Want a Truly Free Video Format? H.264 Isn’t Gonna Cut It Forever. Enter Google.Author: Johnny5k | Filed under: Apple, Big Media, Broadcast-TV/Cable/Web, Communications, Copyright, Google, Internet
Just when it looked like H.264 was the clear winner in the video format wars (with Apple’s snub of Flash & HTML5 specs coming along), somebody else comes along and throws a big wrench in MPEG LA’s plans.
A little back-story: MPEG LA is a group of patent holders (including Microsoft & Apple) who jointly hold the patents on H.264. For certain applications, licensing fees are charged for implementing the codec, and while it’s been free for most applications, that may change after 2015 when the current licensing runs out. That’s the only reason not all browsers – namely Firefox – have come around to supporting it in their implementation of HTML5. Until now, they (Mozilla) were pushing the Ogg Theora format (currently free, but possibly open to future patent claims).

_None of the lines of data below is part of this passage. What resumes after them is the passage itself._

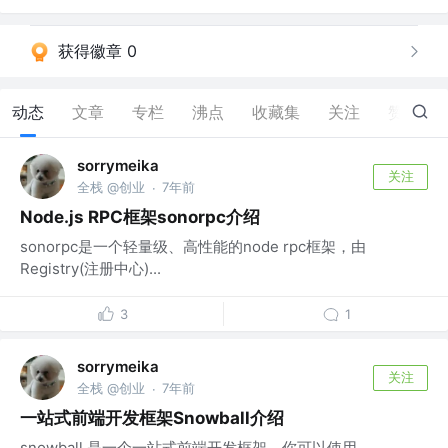
获得徽章 0
动态
文章
专栏
沸点
收藏集
关注
赞
0
sorrymeika
关注
全栈 @创业
7年前
·
Node.js RPC框架sonorpc介绍
sonorpc是一个轻量级、高性能的node rpc框架，由
Registry(注册中心)...
3
1
sorrymeika
关注
全栈 @创业
7年前
·
一站式前端开发框架Snowball介绍
snowball 是一个一站式前端开发框架，你可以使用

But now, a few big names, including Mozilla (Firefox) & Google (Chrome & YouTube), as well as numerous others, have come together to stand behind a new royalty-free open source format (read: completely free) called WebM. It uses the VP8 codec (which, ironically enough, is the successor to VP6 – the standard Flash FLV codec until a couple years ago when they switched to H.264). Google gained ownership of the VP8 codec when it acquired On2 Technologies last year, and has only recently announced that they’re releasing it as open source.
Will it catch on? Don’t expect an answer any time soon. This won’t be as ‘short-lived’ as the Blu-Ray vs. HD-DVD war (which was long and painful enough). Unlike that format war, both ‘web’ formats can easily co-exist for years or even decades to come. But with the state of digital video at a sort of apex right now (users aren’t interested in anything larger than 1080p, and that’s mostly H.264 right now), if one of them does come out ahead in the long-run, it may prove to be the same standard format we use for the next 10 or even 20+ years. And ‘internet video’ isn’t just browsers anymore. H.264 is currently used on Blu-Ray discs, and as the format of most of the digital video you see on your tv. If H.264 does end up coming out ahead, there’s a good chance you’ll pay a licensing fee every time you rent a movie on your TV, or buy a new mobile device that can decode the format. It won’t be much, but the manufacturers will pass those costs on to consumers.
What about Microsoft & Apple? (oh, and Adobe)
Microsoft recently announced they will support VP8 with the release of IE9, but not out of the box. Users will have to download a codec/plugin. So that kind of sucks, but Flash was never included with Windows, and look how far that’s come.
Adobe announced they will support VP8 in Flash.
And as for “we want to support open non-proprietary standard formats” Apple? No comment yet. But I’m willing to bet that the lack of any kind of DRM, at least for now, will mean Apple’s going to continue tooting the H.264 horn for a while. They use H.264 for all of their iTunes video content, and have H.264 hardware decoders in all their devices. It’s going to be a hard sell, especially considering the threat of licensing fees isn’t much of a threat, considering they would be one of the companies collecting.
As much as I like H.264 now, it looks like VP8 and the WebM format will be better for everyone in the long run. …damn it. Well, as long as I don’t have to code for IE6 anymore. What’s that, now? Oh Science damn it.